Never having been keen on lawyer's work, Cosell emerged from the Army in 1946 bent on landing an executive position in personnel relations. He figured he had a useful connection, for he had married a WAC sergeant, Mary-Edith (Emi) Abrams, whose father, Norman Ross Abrams, was a prominent industrialist. The Abrams family, a Presbyterian mixture of Pennsylvania Dutch and Welsh, at that time had reservations about Emi's mixed marriage. Father-in-law told Cosell he had no opening. "I was looking for $25,000 to $30,000 a year," Cosell says. "I was a 24-year-old snot." (Perhaps he wasn't. The birth date on his Army records made him a 27-year-old snot. It also makes him 48 today, although the ABC publicity department says he is 46.) Undaunted, Cosell confidently wrote to a former service comrade, an executive of Fisher Body, who coolly replied with a list of recommended college courses.

"I was in general discomfort," sighs Cosell. "Subliminally, I was sensitive about a Jew's place in industry. But I determined to rid myself of this crutch-type thinking." (It did not occur to him that he was a natural for sportscasting. His mother remembers him talking at 9 months.) Cosell saw no choice but to resume the practice of law.
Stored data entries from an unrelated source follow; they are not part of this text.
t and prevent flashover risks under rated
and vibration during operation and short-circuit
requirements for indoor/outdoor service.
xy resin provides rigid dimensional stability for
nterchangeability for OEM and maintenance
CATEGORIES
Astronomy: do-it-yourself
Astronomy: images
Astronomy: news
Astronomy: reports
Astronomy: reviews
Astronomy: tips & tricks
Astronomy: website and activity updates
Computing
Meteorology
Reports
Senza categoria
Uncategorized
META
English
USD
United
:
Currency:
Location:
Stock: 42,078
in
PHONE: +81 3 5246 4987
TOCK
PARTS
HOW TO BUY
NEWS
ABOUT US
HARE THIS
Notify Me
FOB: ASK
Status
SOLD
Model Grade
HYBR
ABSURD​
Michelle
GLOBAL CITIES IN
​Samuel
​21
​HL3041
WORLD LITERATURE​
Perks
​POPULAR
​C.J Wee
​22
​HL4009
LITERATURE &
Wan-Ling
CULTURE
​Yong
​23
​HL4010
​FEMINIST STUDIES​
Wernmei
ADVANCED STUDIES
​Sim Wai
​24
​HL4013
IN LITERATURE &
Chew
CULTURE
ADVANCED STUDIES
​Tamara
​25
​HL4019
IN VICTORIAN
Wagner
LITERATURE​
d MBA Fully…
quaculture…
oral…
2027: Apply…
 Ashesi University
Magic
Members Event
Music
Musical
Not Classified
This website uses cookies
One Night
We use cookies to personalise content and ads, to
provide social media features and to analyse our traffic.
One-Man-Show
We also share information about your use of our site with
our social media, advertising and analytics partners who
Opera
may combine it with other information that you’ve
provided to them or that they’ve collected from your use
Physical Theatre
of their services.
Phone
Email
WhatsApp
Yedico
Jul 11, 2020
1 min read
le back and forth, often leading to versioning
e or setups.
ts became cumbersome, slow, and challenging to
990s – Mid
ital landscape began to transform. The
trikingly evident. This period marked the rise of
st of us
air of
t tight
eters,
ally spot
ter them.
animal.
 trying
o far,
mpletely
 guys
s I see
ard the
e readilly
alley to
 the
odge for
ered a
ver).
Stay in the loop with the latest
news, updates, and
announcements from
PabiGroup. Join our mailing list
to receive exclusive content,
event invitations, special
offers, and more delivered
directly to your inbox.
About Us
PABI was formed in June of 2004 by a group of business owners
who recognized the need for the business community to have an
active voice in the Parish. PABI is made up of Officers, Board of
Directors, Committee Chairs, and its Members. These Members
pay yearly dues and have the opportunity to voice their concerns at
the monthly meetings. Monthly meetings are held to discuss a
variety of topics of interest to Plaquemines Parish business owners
Eight years later, in 1954, the Little League catapulted Cosell to fame. Having drawn up a Little League charter for an American Legion post, he received a call from an ABC program manager asking if he would furnish a panel of kiddies to interview athletes on a weekly series of coast-to-coast radio shows. Radio was in a disheveled state, dying. Not surprisingly, the program manager suggested as an afterthought that Cosell be moderator—without pay. He leaped at the chance. Although an unknown, he corralled big-name guests by laying siege to hotel lobbies where baseball players congregated. He wooed them with free lunches—Wally Moon, Al Kaline, Fred Hutchinson. "We made news with that show," Cosell shouts. "Out of the mouths of babes came words of wisdom and depth!" Under Cosells deft direction the brats conned Hank Bauer into putting the blast on Casey Stengel for platooning him.

When, in 1956, the network offered Cosell $250 to do 10 five-minute sports broadcasts each weekend, he immediately decided to abandon his legal work. It moved too slowly to suit him. "My disposition," he announced to his wife, "demands the immediacy of translation of effort into result!" So go translate, Emi told him.

Seeking exposure wherever he could find it, Cosell persuaded a men's adventure magazine to publish a monthly column called Cosell's Clubhouse. (The magazine dressed up the column with a cut that rather suggested a benign aardvark leaning against a doghouse.) His editor, Ray Robinson, who today is articles editor of Good Housekeeping , recalls the aplomb with which Cosell stepped up in class. "Well," Cosell greeted Robinson some years after the Clubhouse column had run its course, "are you still with that witless magazine?"